In conclusion, in Paper II we identified major and minor PLs present in H. pylori with our newly developed 2D 31P,1H COSY NMR method that provides high sensitivity and quantification. We believe that this method will be applicable for the analysis of any organic phosphorous compounds.

Paper III

Endocytosis of Helicobacter pylori vesicles

Internalization of vesicles and subsequent delivery of virulence factors can be achieved either through vesicle fusion with the host cell membrane or via endocytic pathways. In this study we aimed to analyze the routes by which H. pylori vesicles are internalized by their host cells.

In the initial phase of this project, we used highly purified vesicles to study vesicle uptake in gastric epithelial cells with fluorescence microscopy. It was, however, difficult to distinguish vesicles that were associated with the host cell surface from vesicles that were internalized due to the high background of vesicles bound nonspecifically to the glass slide and to the cell surface. These nonspecifically bound vesicles were difficult, if not impossible, to remove using standard washing procedures. Thus, we explored an alternative approach based on a cleavable linker to specifically analyze and quantify internalized vesicles. Other studies concerning vesicle uptake are mainly based on microscopy, which is time consuming for quantification. We compared vesicle uptake both with fluorescent confocal microscopy and our new quantitative assay and found that the new method allows us to analyze a

significantly larger number of cells simultaneously. With this method, multiple replicates can be analyzed simultaneously and vesicle uptake by cells treated differently, such as with chemical inhibitors or with vesicles derived from different bacterial strains, can easily be compared. This is important because cellular behavior can differ, e.g. the rate of endocytosis is affected by cell density. Also, in comparison to other methods used to quantify vesicle uptake, we do not need to detach adherent cells for analysis and this minimizes the risk of disrupting the system and affecting the results of the experiment.

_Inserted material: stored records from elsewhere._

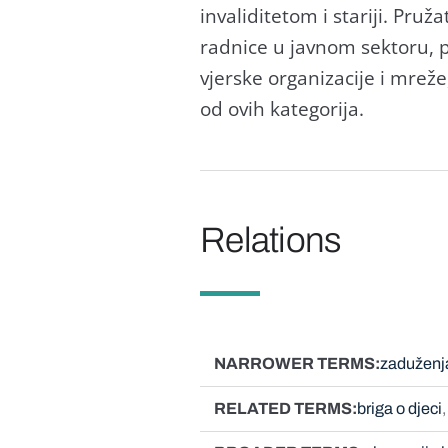
invaliditetom i stariji. Pruž
radnice u javnom sektoru, pr
vjerske organizacije i mreže,
od ovih kategorija.
Relations
NARROWER TERMS
zaduženj
RELATED TERMS
briga o djeci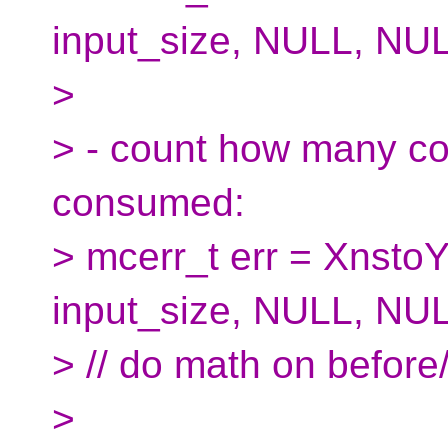
input_size, NULL, NUL
>
> - count how many cod
consumed:
> mcerr_t err = XnstoY
input_size, NULL, NUL
> // do math on before/
>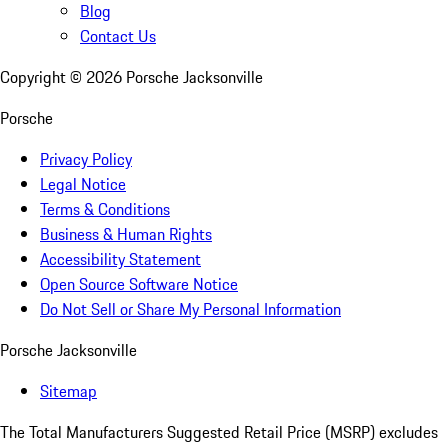
Blog
Contact Us
Copyright ©
2026
Porsche Jacksonville
Porsche
Privacy Policy
Legal Notice
Terms & Conditions
Business & Human Rights
Accessibility Statement
Open Source Software Notice
Do Not Sell or Share My Personal Information
Porsche Jacksonville
Sitemap
The Total Manufacturers Suggested Retail Price (MSRP) excludes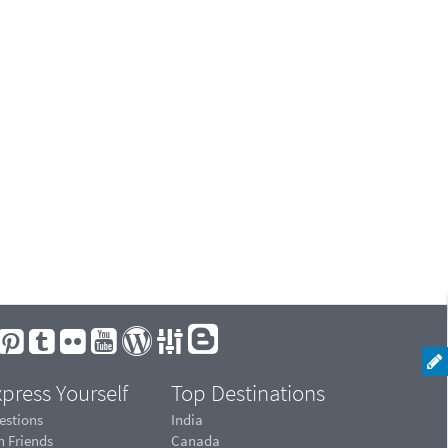
press Yourself
Top Destinations
estions
India
n Friends
Canada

In this paper we showed that H. pylori vesicle internalization is time and temperature dependent. Vesicle internalization increased with time, but at very long time points the vesicles tended to aggregate at the surface and edges of the cells. This has not been reported previously, and we can only speculate if it is of importance or if the phenomenon occurs in nature. Vesicles did not bind to the cells at temperatures below 18° C, implying that membrane fluidity and cholesterol are important for vesicle adherence and internalization. H. pylori vesicle internalization was affected by chemical treatments that deplete cholesterol but not sequester cholesterol. Depletion of cholesterol has been performed in previous studies of H. pylori vesicle uptake in where it affected uptake in one study but not in the other study (Kaparakis et al., 2010; Parker et al., 2010). The time of incubation, origin of the vesicles, cell medium, and method of analysis all influenced the results, and this showed that the experimental setup must be taken into consideration when drawing conclusions from the results. In our studies we found that our results differed depending on whether or not the drug was present during uptake and on the drug concentrations used. It was important in the experiments that concentrations of the drugs used to deplete or sequester the cholesterol and the time of treatment were monitored to ensure that they were not toxic to the cells. In addition, we always included transferrin as a control in these experiments. In regards to the other two publications studying H. pylori vesicle uptake after 4 h and 16 h, it seems rather unlikely that the cells would survive such a long drug treatment (ours did not). Also, if the drug is not present during uptake, the cells will probably recover and the effect of the drug treatment will be abolished.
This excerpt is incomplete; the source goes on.